### INSTRUCTIONS TO FOLLOW
Print the complete set of entries exactly.

Records from a collection
____________________

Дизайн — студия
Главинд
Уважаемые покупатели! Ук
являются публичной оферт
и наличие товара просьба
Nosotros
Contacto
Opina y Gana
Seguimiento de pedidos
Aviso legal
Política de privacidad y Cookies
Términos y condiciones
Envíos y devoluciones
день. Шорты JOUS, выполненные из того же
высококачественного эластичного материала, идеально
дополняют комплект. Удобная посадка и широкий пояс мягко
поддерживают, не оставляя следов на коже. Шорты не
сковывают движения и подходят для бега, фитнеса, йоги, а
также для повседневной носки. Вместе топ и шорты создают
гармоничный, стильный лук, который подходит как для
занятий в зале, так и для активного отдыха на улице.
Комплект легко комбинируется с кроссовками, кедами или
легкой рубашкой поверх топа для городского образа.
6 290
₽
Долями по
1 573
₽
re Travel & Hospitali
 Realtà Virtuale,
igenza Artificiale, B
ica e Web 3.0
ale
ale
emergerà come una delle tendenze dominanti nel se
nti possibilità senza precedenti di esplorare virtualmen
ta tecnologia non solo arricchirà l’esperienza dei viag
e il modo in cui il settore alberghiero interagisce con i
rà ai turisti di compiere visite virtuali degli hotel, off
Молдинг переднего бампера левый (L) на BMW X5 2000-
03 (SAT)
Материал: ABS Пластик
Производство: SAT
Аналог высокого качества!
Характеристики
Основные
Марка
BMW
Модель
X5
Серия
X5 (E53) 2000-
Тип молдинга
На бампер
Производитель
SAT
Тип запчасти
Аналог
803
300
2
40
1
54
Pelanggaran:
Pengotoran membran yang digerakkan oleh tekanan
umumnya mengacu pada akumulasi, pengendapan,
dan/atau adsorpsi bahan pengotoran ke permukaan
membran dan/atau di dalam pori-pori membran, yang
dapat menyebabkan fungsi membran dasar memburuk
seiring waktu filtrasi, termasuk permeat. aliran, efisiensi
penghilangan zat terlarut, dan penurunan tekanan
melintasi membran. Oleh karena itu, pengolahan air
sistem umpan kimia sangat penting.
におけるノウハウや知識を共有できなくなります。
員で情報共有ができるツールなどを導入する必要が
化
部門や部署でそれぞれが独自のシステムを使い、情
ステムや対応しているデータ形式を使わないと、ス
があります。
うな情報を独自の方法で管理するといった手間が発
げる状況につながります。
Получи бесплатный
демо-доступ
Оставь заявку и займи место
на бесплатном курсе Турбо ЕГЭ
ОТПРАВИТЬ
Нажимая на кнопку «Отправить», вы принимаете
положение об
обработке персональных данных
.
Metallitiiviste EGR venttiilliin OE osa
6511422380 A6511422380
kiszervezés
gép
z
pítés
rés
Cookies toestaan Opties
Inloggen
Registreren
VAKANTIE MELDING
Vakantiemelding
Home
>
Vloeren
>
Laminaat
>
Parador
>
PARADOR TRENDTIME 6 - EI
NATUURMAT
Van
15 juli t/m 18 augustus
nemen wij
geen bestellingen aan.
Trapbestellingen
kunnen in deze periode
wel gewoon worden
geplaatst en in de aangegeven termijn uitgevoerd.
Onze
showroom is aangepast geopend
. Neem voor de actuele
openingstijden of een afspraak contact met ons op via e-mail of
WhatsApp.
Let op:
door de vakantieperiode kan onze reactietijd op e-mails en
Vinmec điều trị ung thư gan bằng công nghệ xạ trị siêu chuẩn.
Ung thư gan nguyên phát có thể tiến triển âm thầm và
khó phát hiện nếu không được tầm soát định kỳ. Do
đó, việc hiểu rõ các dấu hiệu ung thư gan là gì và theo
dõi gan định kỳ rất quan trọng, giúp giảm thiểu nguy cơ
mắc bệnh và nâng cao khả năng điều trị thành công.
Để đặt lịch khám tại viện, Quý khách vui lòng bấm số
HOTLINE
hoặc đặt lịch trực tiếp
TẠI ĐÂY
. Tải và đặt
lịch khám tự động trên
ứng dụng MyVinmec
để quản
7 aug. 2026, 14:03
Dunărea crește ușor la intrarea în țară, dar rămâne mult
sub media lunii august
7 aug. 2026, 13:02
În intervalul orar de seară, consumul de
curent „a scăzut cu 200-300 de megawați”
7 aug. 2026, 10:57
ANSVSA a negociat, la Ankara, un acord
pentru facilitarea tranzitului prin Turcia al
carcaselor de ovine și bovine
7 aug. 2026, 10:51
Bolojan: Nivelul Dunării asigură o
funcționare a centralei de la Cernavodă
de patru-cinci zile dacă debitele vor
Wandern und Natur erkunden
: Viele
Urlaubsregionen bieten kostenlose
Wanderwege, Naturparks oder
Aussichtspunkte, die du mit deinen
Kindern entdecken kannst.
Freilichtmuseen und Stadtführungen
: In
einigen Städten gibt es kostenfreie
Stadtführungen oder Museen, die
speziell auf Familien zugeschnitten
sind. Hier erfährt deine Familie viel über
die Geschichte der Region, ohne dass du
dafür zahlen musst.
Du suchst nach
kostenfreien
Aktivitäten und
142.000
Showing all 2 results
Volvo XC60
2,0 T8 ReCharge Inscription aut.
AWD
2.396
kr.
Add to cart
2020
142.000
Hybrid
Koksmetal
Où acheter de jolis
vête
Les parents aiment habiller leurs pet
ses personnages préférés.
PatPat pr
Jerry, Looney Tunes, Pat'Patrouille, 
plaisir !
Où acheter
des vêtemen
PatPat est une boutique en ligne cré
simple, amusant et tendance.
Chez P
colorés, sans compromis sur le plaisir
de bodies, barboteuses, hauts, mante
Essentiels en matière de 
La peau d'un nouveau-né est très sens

____________________

### SOLUTION FOR THIS TASK
Дизайн — студия
Главинд
Уважаемые покупатели! Ук
являются публичной оферт
и наличие товара просьба
Nosotros
Contacto
Opina y Gana
Seguimiento de pedidos
Aviso legal
Política de privacidad y Cookies
Términos y condiciones
Envíos y devoluciones
день. Шорты JOUS, выполненные из того же
высококачественного эластичного материала, идеально
дополняют комплект. Удобная посадка и широкий пояс мягко
поддерживают, не оставляя следов на коже. Шорты не
сковывают движения и подходят для бега, фитнеса, йоги, а
также для повседневной носки. Вместе топ и шорты создают
гармоничный, стильный лук, который подходит как для
занятий в зале, так и для активного отдыха на улице.
Комплект легко комбинируется с кроссовками, кедами или
легкой рубашкой поверх топа для городского образа.
6 290
₽
Долями по
1 573
₽
re Travel & Hospitali
 Realtà Virtuale,
igenza Artificiale, B
ica e Web 3.0
ale
ale
emergerà come una delle tendenze dominanti nel se
nti possibilità senza precedenti di esplorare virtualmen
ta tecnologia non solo arricchirà l’esperienza dei viag
e il modo in cui il settore alberghiero interagisce con i
rà ai turisti di compiere visite virtuali degli hotel, off
Молдинг переднего бампера левый (L) на BMW X5 2000-
03 (SAT)
Материал: ABS Пластик
Производство: SAT
Аналог высокого качества!
Характеристики
Основные
Марка
BMW
Модель
X5
Серия
X5 (E53) 2000-
Тип молдинга
На бампер
Производитель
SAT
Тип запчасти
Аналог
803
300
2
40
1
54
Pelanggaran:
Pengotoran membran yang digerakkan oleh tekanan
umumnya mengacu pada akumulasi, pengendapan,
dan/atau adsorpsi bahan pengotoran ke permukaan
membran dan/atau di dalam pori-pori membran, yang
dapat menyebabkan fungsi membran dasar memburuk
seiring waktu filtrasi, termasuk permeat. aliran, efisiensi
penghilangan zat terlarut, dan penurunan tekanan
melintasi membran. Oleh karena itu, pengolahan air
sistem umpan kimia sangat penting.
におけるノウハウや知識を共有できなくなります。
員で情報共有ができるツールなどを導入する必要が
化
部門や部署でそれぞれが独自のシステムを使い、情
ステムや対応しているデータ形式を使わないと、ス
があります。
うな情報を独自の方法で管理するといった手間が発
げる状況につながります。
Получи бесплатный
демо-доступ
Оставь заявку и займи место
на бесплатном курсе Турбо ЕГЭ
ОТПРАВИТЬ
Нажимая на кнопку «Отправить», вы принимаете
положение об
обработке персональных данных
.
Metallitiiviste EGR venttiilliin OE osa
6511422380 A6511422380
kiszervezés
gép
z
pítés
rés
Cookies toestaan Opties
Inloggen
Registreren
VAKANTIE MELDING
Vakantiemelding
Home
>
Vloeren
>
Laminaat
>
Parador
>
PARADOR TRENDTIME 6 - EI
NATUURMAT
Van
15 juli t/m 18 augustus
nemen wij
geen bestellingen aan.
Trapbestellingen
kunnen in deze periode
wel gewoon worden
geplaatst en in de aangegeven termijn uitgevoerd.
Onze
showroom is aangepast geopend
. Neem voor de actuele
openingstijden of een afspraak contact met ons op via e-mail of
WhatsApp.
Let op:
door de vakantieperiode kan onze reactietijd op e-mails en
Vinmec điều trị ung thư gan bằng công nghệ xạ trị siêu chuẩn.
Ung thư gan nguyên phát có thể tiến triển âm thầm và
khó phát hiện nếu không được tầm soát định kỳ. Do
đó, việc hiểu rõ các dấu hiệu ung thư gan là gì và theo
dõi gan định kỳ rất quan trọng, giúp giảm thiểu nguy cơ
mắc bệnh và nâng cao khả năng điều trị thành công.
Để đặt lịch khám tại viện, Quý khách vui lòng bấm số
HOTLINE
hoặc đặt lịch trực tiếp
TẠI ĐÂY
. Tải và đặt
lịch khám tự động trên
ứng dụng MyVinmec
để quản
7 aug. 2026, 14:03
Dunărea crește ușor la intrarea în țară, dar rămâne mult
sub media lunii august
7 aug. 2026, 13:02
În intervalul orar de seară, consumul de
curent „a scăzut cu 200-300 de megawați”
7 aug. 2026, 10:57
ANSVSA a negociat, la Ankara, un acord
pentru facilitarea tranzitului prin Turcia al
carcaselor de ovine și bovine
7 aug. 2026, 10:51
Bolojan: Nivelul Dunării asigură o
funcționare a centralei de la Cernavodă
de patru-cinci zile dacă debitele vor
Wandern und Natur erkunden
: Viele
Urlaubsregionen bieten kostenlose
Wanderwege, Naturparks oder
Aussichtspunkte, die du mit deinen
Kindern entdecken kannst.
Freilichtmuseen und Stadtführungen
: In
einigen Städten gibt es kostenfreie
Stadtführungen oder Museen, die
speziell auf Familien zugeschnitten
sind. Hier erfährt deine Familie viel über
die Geschichte der Region, ohne dass du
dafür zahlen musst.
Du suchst nach
kostenfreien
Aktivitäten und
142.000
Showing all 2 results
Volvo XC60
2,0 T8 ReCharge Inscription aut.
AWD
2.396
kr.
Add to cart
2020
142.000
Hybrid
Koksmetal
Où acheter de jolis
vête
Les parents aiment habiller leurs pet
ses personnages préférés.
PatPat pr
Jerry, Looney Tunes, Pat'Patrouille, 
plaisir !
Où acheter
des vêtemen
PatPat est une boutique en ligne cré
simple, amusant et tendance.
Chez P
colorés, sans compromis sur le plaisir
de bodies, barboteuses, hauts, mante
Essentiels en matière de 
La peau d'un nouveau-né est très sens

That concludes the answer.